>>>
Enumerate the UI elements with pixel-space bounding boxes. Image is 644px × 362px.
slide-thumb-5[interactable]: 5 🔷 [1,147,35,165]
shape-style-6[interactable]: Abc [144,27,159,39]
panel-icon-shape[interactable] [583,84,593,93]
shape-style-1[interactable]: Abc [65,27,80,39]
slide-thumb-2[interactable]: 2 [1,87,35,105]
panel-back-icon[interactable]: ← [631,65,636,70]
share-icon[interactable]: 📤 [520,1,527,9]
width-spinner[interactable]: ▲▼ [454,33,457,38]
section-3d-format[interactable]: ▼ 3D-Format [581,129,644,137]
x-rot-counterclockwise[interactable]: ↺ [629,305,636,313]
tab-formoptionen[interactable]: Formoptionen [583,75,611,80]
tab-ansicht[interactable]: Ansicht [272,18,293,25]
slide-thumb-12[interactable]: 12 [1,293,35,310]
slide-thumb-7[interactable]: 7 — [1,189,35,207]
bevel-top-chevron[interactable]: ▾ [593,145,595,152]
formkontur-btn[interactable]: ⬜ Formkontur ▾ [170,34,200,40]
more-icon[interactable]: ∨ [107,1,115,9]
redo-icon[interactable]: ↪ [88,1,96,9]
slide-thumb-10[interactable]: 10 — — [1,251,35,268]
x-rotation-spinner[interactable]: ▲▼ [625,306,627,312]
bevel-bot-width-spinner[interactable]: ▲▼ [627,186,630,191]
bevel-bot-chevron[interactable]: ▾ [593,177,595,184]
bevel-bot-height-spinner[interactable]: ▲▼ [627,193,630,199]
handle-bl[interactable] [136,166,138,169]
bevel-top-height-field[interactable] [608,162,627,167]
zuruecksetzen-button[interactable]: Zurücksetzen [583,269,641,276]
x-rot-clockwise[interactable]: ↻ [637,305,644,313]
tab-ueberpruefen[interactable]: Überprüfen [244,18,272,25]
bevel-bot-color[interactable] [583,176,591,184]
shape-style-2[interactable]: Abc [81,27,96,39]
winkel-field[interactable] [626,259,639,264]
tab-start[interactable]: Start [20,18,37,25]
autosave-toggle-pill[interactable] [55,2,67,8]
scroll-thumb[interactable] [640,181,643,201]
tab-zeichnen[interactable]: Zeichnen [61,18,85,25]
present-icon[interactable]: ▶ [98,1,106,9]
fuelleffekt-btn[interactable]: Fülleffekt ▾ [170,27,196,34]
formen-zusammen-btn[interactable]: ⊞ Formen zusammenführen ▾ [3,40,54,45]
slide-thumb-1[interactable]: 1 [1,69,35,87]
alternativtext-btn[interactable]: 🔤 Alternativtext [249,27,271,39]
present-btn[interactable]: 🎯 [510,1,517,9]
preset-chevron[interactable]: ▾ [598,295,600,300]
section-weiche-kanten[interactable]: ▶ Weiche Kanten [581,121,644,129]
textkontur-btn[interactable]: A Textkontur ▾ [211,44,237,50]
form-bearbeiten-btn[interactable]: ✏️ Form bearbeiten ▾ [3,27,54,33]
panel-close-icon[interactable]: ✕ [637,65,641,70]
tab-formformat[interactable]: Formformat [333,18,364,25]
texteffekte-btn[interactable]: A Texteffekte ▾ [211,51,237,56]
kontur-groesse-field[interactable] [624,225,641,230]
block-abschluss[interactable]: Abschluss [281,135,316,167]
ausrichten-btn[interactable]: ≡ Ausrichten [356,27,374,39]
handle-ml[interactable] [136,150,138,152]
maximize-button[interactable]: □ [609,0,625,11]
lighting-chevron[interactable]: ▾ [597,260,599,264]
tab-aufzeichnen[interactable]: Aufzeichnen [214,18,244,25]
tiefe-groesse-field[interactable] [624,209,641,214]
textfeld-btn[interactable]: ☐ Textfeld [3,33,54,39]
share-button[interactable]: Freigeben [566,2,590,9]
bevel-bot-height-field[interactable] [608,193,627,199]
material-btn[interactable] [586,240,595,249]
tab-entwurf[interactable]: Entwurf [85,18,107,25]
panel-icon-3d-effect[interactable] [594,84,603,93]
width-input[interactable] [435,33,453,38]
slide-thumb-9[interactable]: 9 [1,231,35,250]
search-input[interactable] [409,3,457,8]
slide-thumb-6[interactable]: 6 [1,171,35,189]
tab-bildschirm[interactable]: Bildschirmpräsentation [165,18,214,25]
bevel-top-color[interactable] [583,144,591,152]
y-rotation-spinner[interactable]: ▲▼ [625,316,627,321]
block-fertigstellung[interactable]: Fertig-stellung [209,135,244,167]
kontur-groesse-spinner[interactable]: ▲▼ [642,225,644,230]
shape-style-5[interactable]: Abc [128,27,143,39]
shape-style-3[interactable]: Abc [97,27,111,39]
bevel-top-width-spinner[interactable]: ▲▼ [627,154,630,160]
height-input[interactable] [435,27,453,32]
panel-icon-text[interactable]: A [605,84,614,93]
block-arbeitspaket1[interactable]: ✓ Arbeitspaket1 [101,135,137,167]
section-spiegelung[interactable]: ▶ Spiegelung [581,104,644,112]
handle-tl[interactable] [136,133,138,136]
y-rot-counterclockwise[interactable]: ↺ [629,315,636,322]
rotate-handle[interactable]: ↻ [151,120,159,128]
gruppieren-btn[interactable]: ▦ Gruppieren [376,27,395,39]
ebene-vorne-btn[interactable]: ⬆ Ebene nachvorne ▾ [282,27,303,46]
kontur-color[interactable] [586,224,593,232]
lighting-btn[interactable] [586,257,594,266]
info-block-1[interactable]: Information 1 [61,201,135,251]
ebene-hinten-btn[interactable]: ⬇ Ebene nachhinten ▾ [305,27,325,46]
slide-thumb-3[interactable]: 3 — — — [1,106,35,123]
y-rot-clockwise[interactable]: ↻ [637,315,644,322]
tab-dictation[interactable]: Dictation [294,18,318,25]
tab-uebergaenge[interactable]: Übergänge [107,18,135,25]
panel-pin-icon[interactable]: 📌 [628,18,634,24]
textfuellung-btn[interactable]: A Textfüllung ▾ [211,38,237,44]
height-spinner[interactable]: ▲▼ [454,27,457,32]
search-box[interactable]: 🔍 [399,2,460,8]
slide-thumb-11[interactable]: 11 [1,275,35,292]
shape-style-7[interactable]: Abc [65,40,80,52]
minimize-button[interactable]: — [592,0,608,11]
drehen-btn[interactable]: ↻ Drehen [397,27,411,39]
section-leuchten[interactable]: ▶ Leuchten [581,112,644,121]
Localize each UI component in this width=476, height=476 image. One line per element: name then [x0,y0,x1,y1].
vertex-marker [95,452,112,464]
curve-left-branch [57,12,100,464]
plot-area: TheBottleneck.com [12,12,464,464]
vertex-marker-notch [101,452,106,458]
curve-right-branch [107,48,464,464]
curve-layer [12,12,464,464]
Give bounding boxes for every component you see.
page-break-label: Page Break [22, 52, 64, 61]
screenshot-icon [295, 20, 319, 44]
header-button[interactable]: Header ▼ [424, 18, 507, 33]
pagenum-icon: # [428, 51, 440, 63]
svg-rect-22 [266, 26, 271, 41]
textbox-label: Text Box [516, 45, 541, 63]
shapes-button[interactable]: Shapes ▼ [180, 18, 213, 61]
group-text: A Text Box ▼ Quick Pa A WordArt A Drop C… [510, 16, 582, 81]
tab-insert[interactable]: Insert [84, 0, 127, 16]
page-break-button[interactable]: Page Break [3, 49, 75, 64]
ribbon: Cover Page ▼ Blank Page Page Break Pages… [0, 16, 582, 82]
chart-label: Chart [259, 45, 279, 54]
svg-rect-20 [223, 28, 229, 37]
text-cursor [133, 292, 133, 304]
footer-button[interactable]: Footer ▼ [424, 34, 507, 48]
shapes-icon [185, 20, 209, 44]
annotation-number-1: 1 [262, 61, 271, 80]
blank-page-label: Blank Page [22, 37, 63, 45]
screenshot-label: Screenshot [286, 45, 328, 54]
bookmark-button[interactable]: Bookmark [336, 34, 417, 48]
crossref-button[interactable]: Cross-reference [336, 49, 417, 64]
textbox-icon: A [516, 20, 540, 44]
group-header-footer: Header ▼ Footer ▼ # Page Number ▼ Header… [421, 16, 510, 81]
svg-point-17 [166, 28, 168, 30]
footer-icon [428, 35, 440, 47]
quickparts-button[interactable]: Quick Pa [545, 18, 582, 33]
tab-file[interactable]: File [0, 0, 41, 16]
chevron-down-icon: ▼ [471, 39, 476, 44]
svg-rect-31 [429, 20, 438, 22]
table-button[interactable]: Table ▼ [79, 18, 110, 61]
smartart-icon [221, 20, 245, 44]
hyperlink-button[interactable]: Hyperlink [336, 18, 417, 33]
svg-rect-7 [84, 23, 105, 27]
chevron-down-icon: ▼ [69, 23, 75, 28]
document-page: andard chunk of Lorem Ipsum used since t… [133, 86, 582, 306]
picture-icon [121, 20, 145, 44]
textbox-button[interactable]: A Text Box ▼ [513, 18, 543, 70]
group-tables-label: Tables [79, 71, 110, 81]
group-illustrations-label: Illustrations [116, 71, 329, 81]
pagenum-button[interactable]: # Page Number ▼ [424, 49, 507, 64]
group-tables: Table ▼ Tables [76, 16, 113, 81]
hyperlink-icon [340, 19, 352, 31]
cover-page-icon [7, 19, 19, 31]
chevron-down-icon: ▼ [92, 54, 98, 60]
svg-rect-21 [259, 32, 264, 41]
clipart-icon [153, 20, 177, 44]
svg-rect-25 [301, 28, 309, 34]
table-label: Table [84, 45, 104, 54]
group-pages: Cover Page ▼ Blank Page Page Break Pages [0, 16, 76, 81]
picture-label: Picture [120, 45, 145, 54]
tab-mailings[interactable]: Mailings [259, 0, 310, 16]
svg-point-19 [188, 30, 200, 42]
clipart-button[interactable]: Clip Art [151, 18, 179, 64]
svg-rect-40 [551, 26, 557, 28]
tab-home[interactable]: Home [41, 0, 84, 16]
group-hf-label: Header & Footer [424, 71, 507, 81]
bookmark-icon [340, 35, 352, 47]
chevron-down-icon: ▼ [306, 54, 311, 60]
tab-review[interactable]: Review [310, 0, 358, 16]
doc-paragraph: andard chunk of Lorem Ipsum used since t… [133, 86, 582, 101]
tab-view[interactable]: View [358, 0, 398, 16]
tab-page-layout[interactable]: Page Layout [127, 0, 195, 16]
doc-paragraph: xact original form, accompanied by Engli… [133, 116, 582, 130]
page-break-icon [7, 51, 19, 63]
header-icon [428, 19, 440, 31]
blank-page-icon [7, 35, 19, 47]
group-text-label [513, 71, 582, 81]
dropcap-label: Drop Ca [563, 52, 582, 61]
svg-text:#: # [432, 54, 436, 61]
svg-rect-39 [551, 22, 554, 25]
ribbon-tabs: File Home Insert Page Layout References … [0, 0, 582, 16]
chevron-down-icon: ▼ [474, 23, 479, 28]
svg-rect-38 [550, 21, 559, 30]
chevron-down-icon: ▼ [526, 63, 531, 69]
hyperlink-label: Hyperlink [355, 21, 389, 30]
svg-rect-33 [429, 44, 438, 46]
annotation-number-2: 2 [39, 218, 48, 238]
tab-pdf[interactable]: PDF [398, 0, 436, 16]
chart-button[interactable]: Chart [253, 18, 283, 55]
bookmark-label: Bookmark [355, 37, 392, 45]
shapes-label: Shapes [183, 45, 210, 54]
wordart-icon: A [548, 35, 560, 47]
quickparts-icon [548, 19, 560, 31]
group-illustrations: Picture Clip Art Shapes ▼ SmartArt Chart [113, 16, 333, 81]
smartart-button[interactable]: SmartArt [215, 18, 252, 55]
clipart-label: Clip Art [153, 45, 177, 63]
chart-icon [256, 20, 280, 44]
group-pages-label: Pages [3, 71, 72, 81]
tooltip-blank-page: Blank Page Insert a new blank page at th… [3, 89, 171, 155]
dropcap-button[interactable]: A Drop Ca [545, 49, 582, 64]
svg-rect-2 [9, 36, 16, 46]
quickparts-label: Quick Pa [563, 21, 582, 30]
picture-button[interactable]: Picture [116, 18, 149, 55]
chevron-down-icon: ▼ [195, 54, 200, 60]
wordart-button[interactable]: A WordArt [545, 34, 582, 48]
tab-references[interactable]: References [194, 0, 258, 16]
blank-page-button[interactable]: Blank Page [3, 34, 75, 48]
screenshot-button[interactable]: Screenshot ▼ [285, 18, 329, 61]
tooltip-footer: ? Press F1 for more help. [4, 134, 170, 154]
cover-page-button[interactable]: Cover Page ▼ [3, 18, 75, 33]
<<<
Your goal:
For the word "component", count the lines of the listing that hold it, and reply with the count by itself.

Problem solution:
2